Friday, August 16, 2019; day 27
I rose at 0515. I had slept tremendously well.
I watched as streaks of pink lit the sky in the distance.
I would try to make it to town today.
I reviewed the maps. Metaline Falls was approximately 23 miles away. If I stayed on Forest Road 22 instead of joining the Grassy Mountain Trail, my miles per hour would certainly increase (due to the level tread), and I could shave off a bit of distance. It could make the difference between making it to town before nightfall. If I got to Metaline Falls with day to spare, I could do laundry and resupply, theoretically allowing me to return to hiking the next day.
I told myself that I would decide when I reached the junction.
By 0715 I was off!
I skirted the eastern side of Round Top Mountain, taking in the view at 6312 ft.
I crossed paths with a hunter. I asked him what he was hunting: black bears. He said that he hoped to get a “huckleberry bear”. He said that they were good. At first I thought he meant the huckleberries.
I asked him about Forest Service Road 22. He said that it was in great condition, but that it was quite a long walk.

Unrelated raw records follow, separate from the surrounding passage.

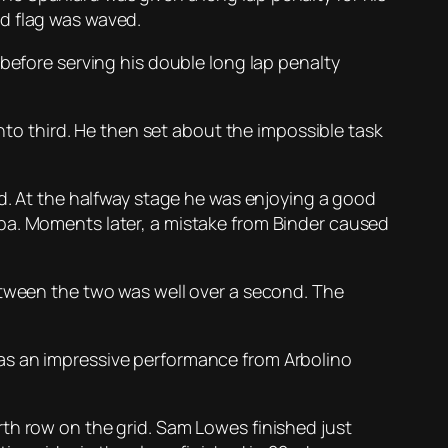
ed flag was waved.
 before serving his double long lap penalty
into third. He then set about the impossible task
ld. At the halfway stage he was enjoying a good
ba. Moments later, a mistake from Binder caused
etween the two was well over a second. The
t was an impressive performance from Arbolino
th row on the grid. Sam Lowes finished just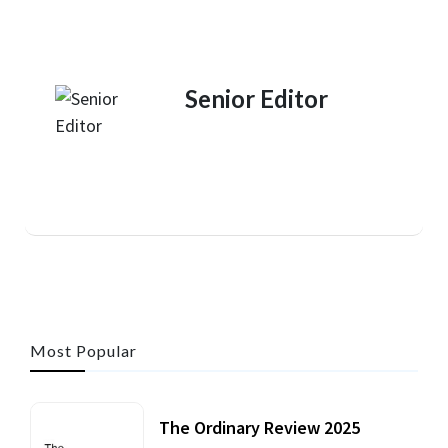
Senior Editor
Most Popular
The Ordinary Review 2025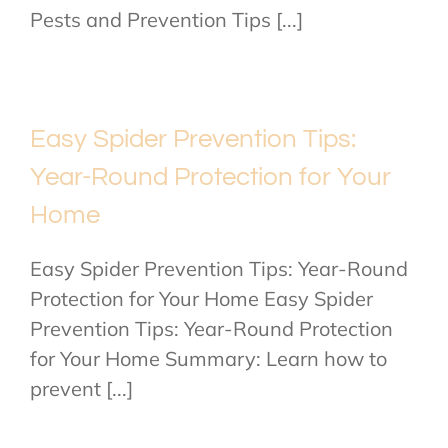
Pests and Prevention Tips [...]
Easy Spider Prevention Tips:
Year-Round Protection for Your
Home
Easy Spider Prevention Tips: Year-Round
Protection for Your Home Easy Spider
Prevention Tips: Year-Round Protection
for Your Home Summary: Learn how to
prevent [...]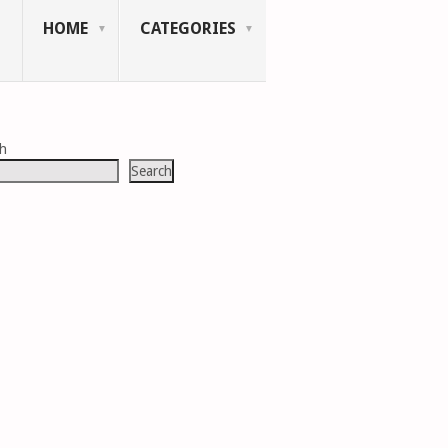
HOME
CATEGORIES
ch
Search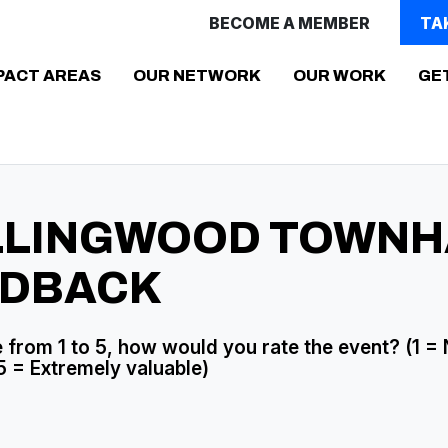
BECOME A MEMBER
TA
PACT AREAS
OUR NETWORK
OUR WORK
GE
LLINGWOOD TOWNH
EDBACK
 from 1 to 5, how would you rate the event? (1 =
5 = Extremely valuable)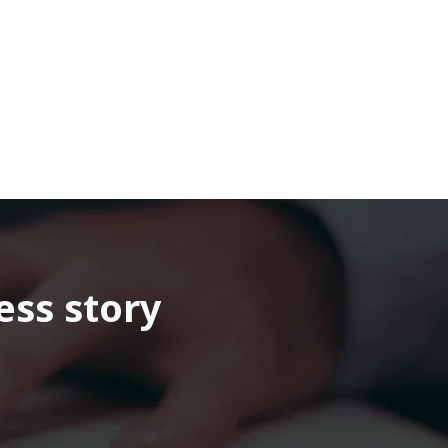
ess story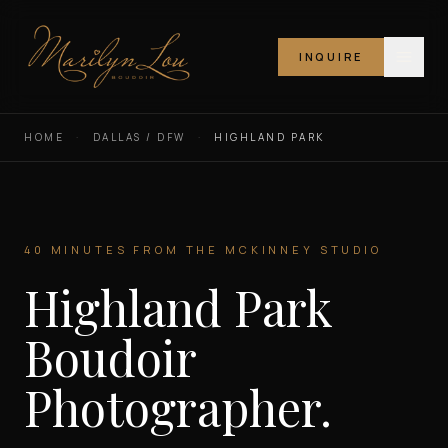
INQUIRE
Marilyn Lou Boudoir
HOME
·
DALLAS / DFW
·
HIGHLAND PARK
40 MINUTES FROM THE MCKINNEY STUDIO
Highland Park
Boudoir
Photographer.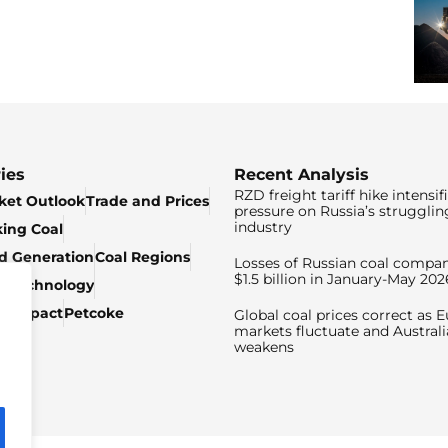
ies
Recent Analysis
RZD freight tariff hike intensif
ket Outlook
Trade and Prices
pressure on Russia’s strugglin
industry
king Coal
ed Generation
Coal Regions
Losses of Russian coal compan
$1.5 billion in January-May 202
& Technology
c Impact
Petcoke
Global coal prices correct as 
markets fluctuate and Australi
weakens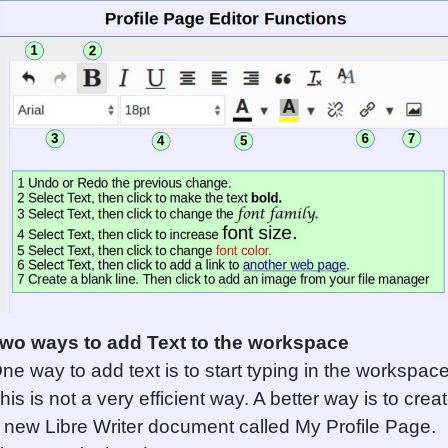
wo ways to add Text to the workspace
ne way to add text is to start typing in the workspace
his is not a very efficient way. A better way is to crea
 new Libre Writer document called My Profile Page.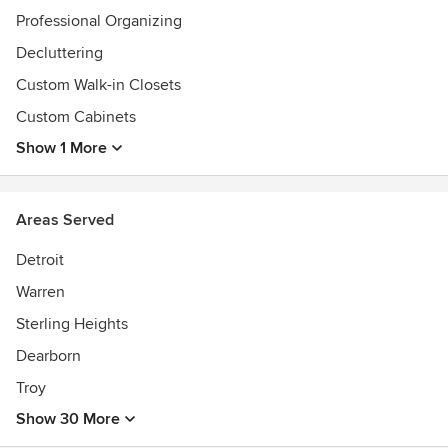
Professional Organizing
Decluttering
Custom Walk-in Closets
Custom Cabinets
Show 1 More
Areas Served
Detroit
Warren
Sterling Heights
Dearborn
Troy
Show 30 More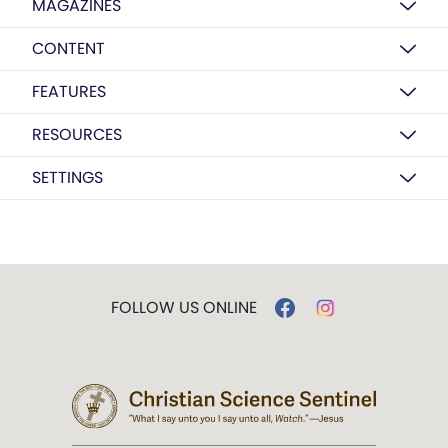
MAGAZINES
CONTENT
FEATURES
RESOURCES
SETTINGS
FOLLOW US ONLINE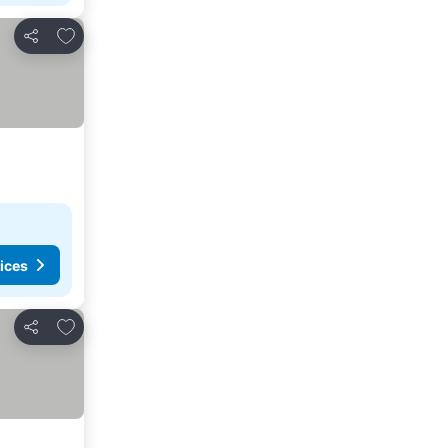
Add to favorites
Share
ices
Add to favorites
Share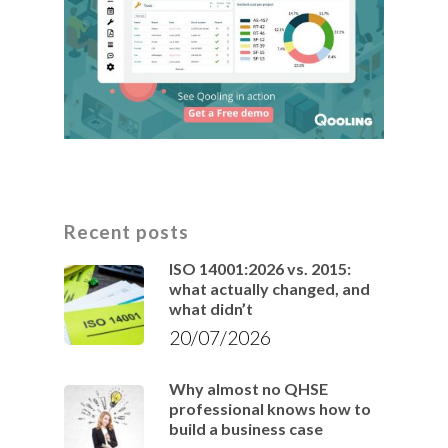
Recent posts
ISO 14001:2026 vs. 2015:
what actually changed, and
what didn’t
20/07/2026
Why almost no QHSE
professional knows how to
build a business case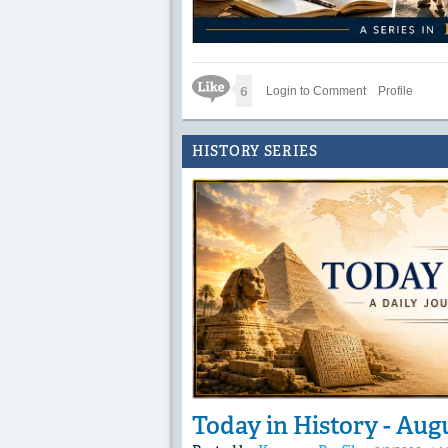
Like Icon
6
Login to Comment
Profile
HISTORY SERIES
Today in History - Aug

He wished me luck, and I to him. As I continued walking I realized, though I wished him safety and happiness, I did not wish him success in his venture. The thought of a black bear being shot while grazing on huckleberries sent a stab of pain through my heart. What did he do with the bear after they were killed? How did he transport the body? Did he use all of their parts? I had so many questions. Be safe, sweet bears.

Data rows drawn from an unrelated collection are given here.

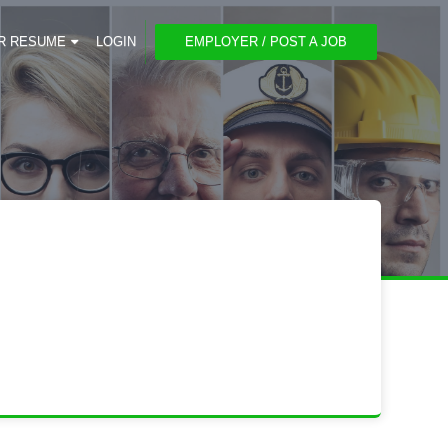
R RESUME
LOGIN
EMPLOYER / POST A JOB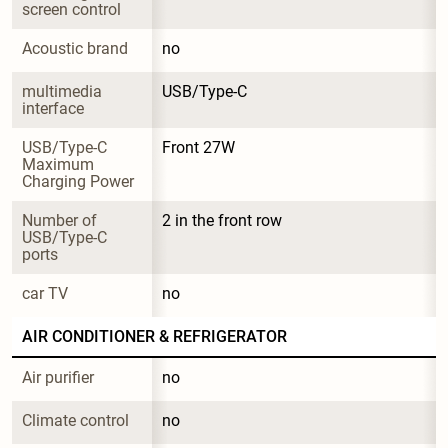
screen control
Acoustic brand
no
multimedia 
USB/Type-C
interface
USB/Type-C 
Front 27W
Maximum 
Charging Power
Number of 
2 in the front row
USB/Type-C 
ports
car TV
no
AIR CONDITIONER & REFRIGERATOR
Air purifier
no
Climate control
no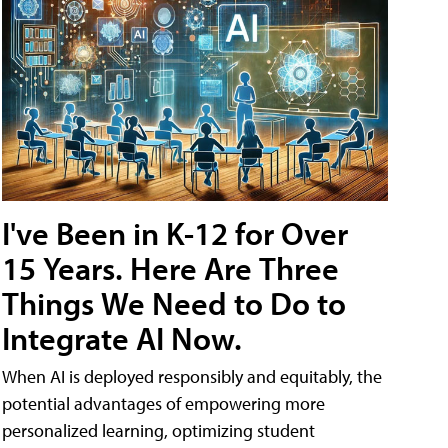
I've Been in K-12 for Over
15 Years. Here Are Three
Things We Need to Do to
Integrate AI Now.
When AI is deployed responsibly and equitably, the
potential advantages of empowering more
personalized learning, optimizing student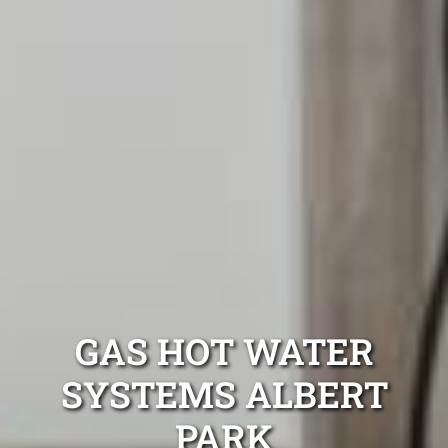
GAS HOT WATER
SYSTEMS ALBERT
PARK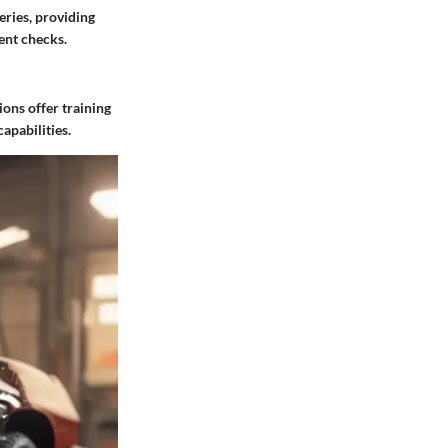
eries, providing
ent checks.
ions offer training
apabilities.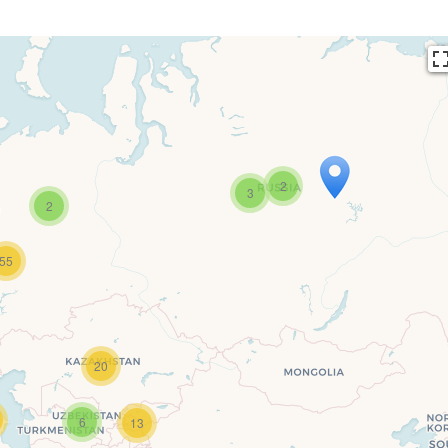
2
3
2
55
ers’ Map is loading…
s loaded completely, leafletJS files are missing.
20
6
13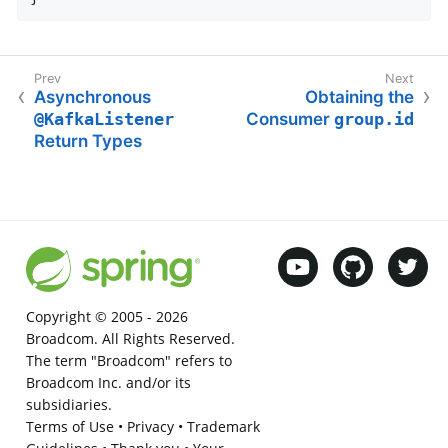
Asynchronous
Obtaining the
@KafkaListener
Consumer
group.id
Return Types
Copyright © 2005 -
2026
Broadcom. All Rights Reserved.
The term "Broadcom" refers to
Broadcom Inc. and/or its
subsidiaries.
Terms of Use
•
Privacy
•
Trademark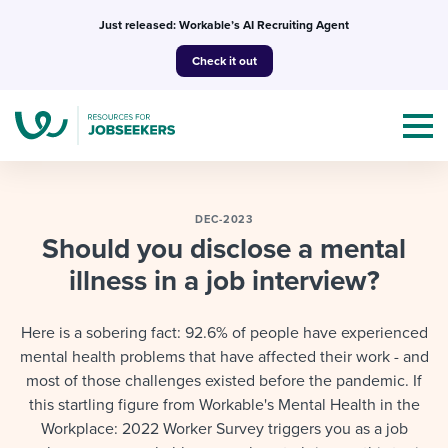
Skip
Just released: Workable’s AI Recruiting Agent
to
Check it out
content
DEC-2023
Should you disclose a mental
illness in a job interview?
Topics
Templates & Guides
Here is a sobering fact: 92.6% of people have experienced
mental health problems that have affected their work - and
I’m a jobseeker
I NEED HELP WITH...
most of those challenges existed before the pandemic. If
this startling figure from Workable's Mental Health in the
Mobilizing AI in my work
I WANT...
Attend webinars & events
Workplace: 2022 Worker Survey triggers you as a job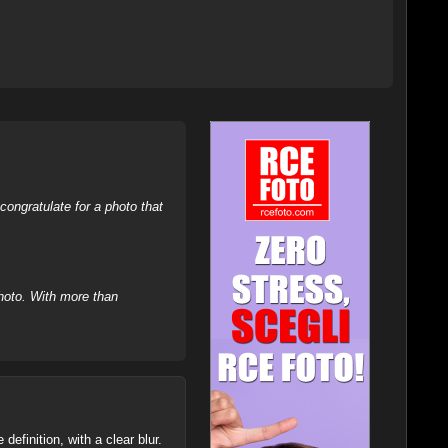
ongratulate for a photo that
hoto. With more than
definition, with a clear blur.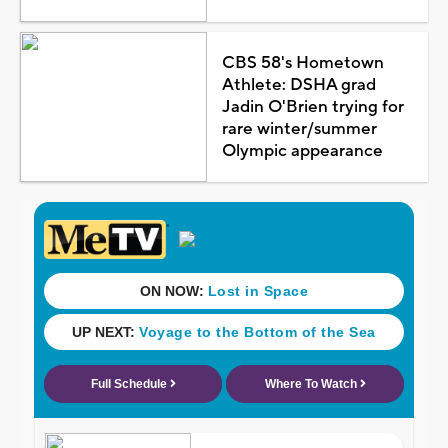
CBS 58's Hometown
Athlete: DSHA grad
Jadin O'Brien trying for
rare winter/summer
Olympic appearance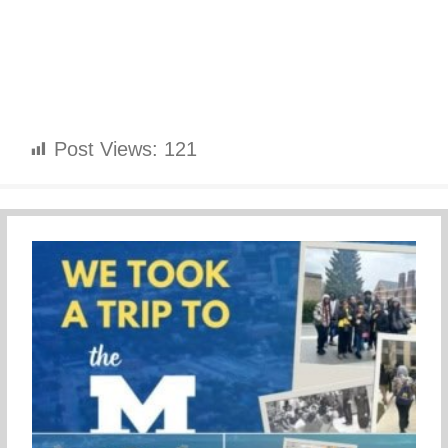
Post Views:
121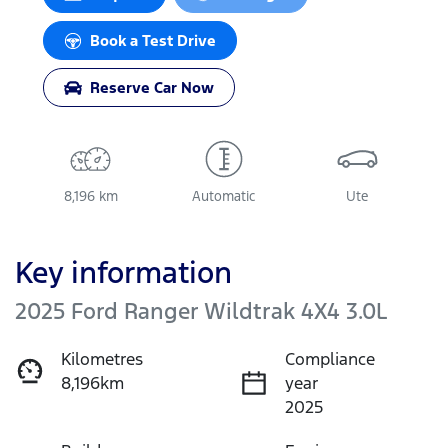
Loading...
Book a Test Drive
Reserve Car Now
8,196 km
Automatic
Ute
Key information
2025 Ford Ranger Wildtrak 4X4 3.0L
Kilometres
Compliance
8,196km
year
2025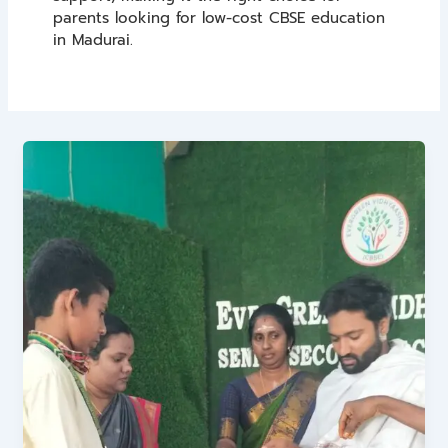
parents looking for low-cost CBSE education
in Madurai.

I collected from the spring about a half mile south of the Grassy Top Mountain Trail junction, and continued along FR 22. I would walk the road.
I ate as I walked, taking spoonfuls of what was meant for lunch as a second breakfast. I stopped for a moment to soak a lunch of instant rice for later.

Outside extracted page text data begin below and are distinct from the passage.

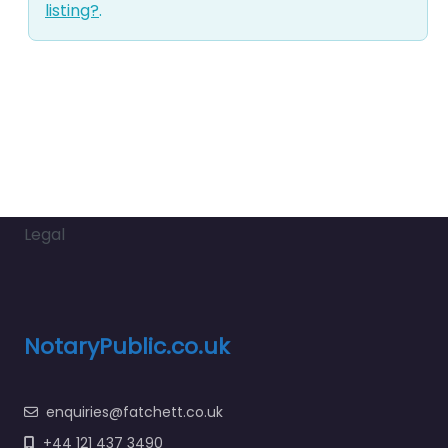
listing?
.
Legal
NotaryPublic.co.uk
enquiries@fatchett.co.uk
+44 121 437 3490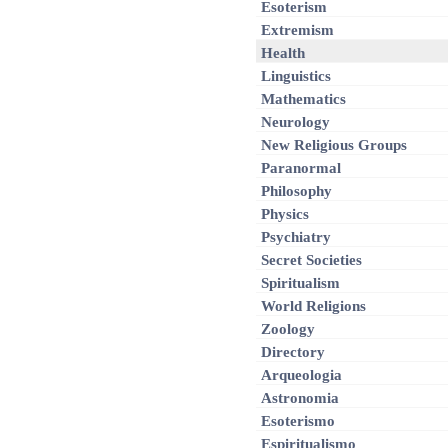
Esoterism
Extremism
Health
Linguistics
Mathematics
Neurology
New Religious Groups
Paranormal
Philosophy
Physics
Psychiatry
Secret Societies
Spiritualism
World Religions
Zoology
Directory
Arqueologia
Astronomia
Esoterismo
Espiritualismo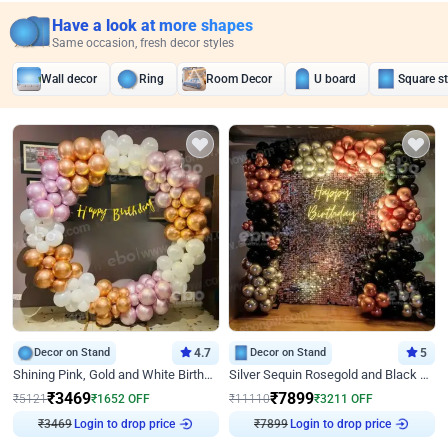
Have a look at more shapes
Same occasion, fresh decor styles
Wall decor
Ring
Room Decor
U board
Square s
Decor on Stand
4.7
Decor on Stand
5
Shining Pink, Gold and White Birthday Decor
Silver Sequin Rosegold and Black Birthday Decor
₹
3469
₹
7899
₹
5121
₹
1652
OFF
₹
11110
₹
3211
OFF
₹
3469
Login to drop price
₹
7899
Login to drop price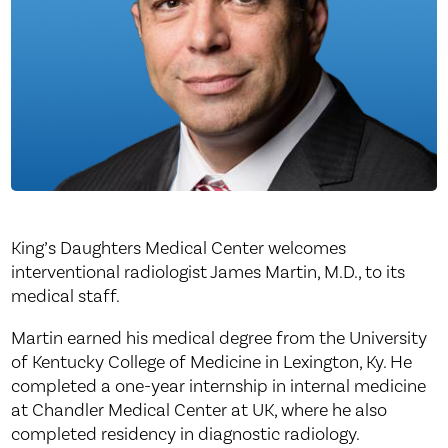
King’s Daughters Medical Center welcomes
interventional radiologist James Martin, M.D., to its
medical staff.
Martin earned his medical degree from the University
of Kentucky College of Medicine in Lexington, Ky. He
completed a one-year internship in internal medicine
at Chandler Medical Center at UK, where he also
completed residency in diagnostic radiology.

I was grateful that I had stopped for food at to the Idaho state Indian Creek Campground, not only did I meet some amazing people, but as it turns out, I was a very hungry human.
The road walk began beautifully, gently graded downhill.
Part of me very much enjoyed the excitement of slightly diverting from the trail.
…so many routes to reach a common goal. This is such a captivating aspect to life.
The road then began to curve and swerve along the mountains. To my dismay, heading east at some points. I was at the mercy of my decision. I spoke to a truck driver who was outside of his cab fiddling with some outward mechanisms of his load. He confirmed my route.
I contemplated whether this road walk was the best choice.
Finally, I joined Sullivan Lake Road heading west.
I stopped and ate the last of my food and rested my feet.
Just keep walking.
The road in to Metaline Falls had many bends and curves and no shoulder.
When only a half mile stood between myself and the little town, I watched as a truck stopped in the middle of the road. It then proceeded to back up. This charmed me. They offered me a ride. I told them that I was attempting a continuous footpath. “Good for you!” the passenger stated. They wished me luck.
I was nearly there.
I checked in to the Washington Hotel. I gathered groceries and fed and showered. I socialized with locals. I joined them for a short walk up the hill. The town was hauntingly beautiful at night.
I returned to the hotel. Then to the grocery store for ice-packs.
I was limping.
My left knee was rather upset with me. It did not approve of my decision to elongate the road-walk (17 of the 21 miles or so that I had hiked was on either dirt road or pavement. If I had stayed on trail, only 9 miles would have been road).
My knee–my being–much preferred the give, the cushion, the variation and shock absorbency; the liveliness of the raw earth, the dirt, the trail.
There is no such thing as a short-cut.